Would you restate each line of the data below word for word, without its pictures?

■ **Data listing**:
"""

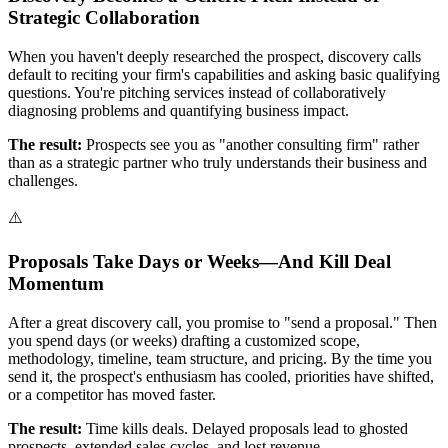
Strategic Collaboration
When you haven't deeply researched the prospect, discovery calls
default to reciting your firm's capabilities and asking basic qualifying
questions. You're pitching services instead of collaboratively
diagnosing problems and quantifying business impact.
The result:
Prospects see you as "another consulting firm" rather
than as a strategic partner who truly understands their business and
challenges.
⚠️
Proposals Take Days or Weeks—And Kill Deal
Momentum
After a great discovery call, you promise to "send a proposal." Then
you spend days (or weeks) drafting a customized scope,
methodology, timeline, team structure, and pricing. By the time you
send it, the prospect's enthusiasm has cooled, priorities have shifted,
or a competitor has moved faster.
The result:
Time kills deals. Delayed proposals lead to ghosted
prospects, extended sales cycles, and lost revenue.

"""

■ **Finished task**:
Strategic Collaboration
When you haven't deeply researched the prospect, discovery calls
default to reciting your firm's capabilities and asking basic qualifying
questions. You're pitching services instead of collaboratively
diagnosing problems and quantifying business impact.
The result:
Prospects see you as "another consulting firm" rather
than as a strategic partner who truly understands their business and
challenges.
⚠️
Proposals Take Days or Weeks—And Kill Deal
Momentum
After a great discovery call, you promise to "send a proposal." Then
you spend days (or weeks) drafting a customized scope,
methodology, timeline, team structure, and pricing. By the time you
send it, the prospect's enthusiasm has cooled, priorities have shifted,
or a competitor has moved faster.
The result:
Time kills deals. Delayed proposals lead to ghosted
prospects, extended sales cycles, and lost revenue.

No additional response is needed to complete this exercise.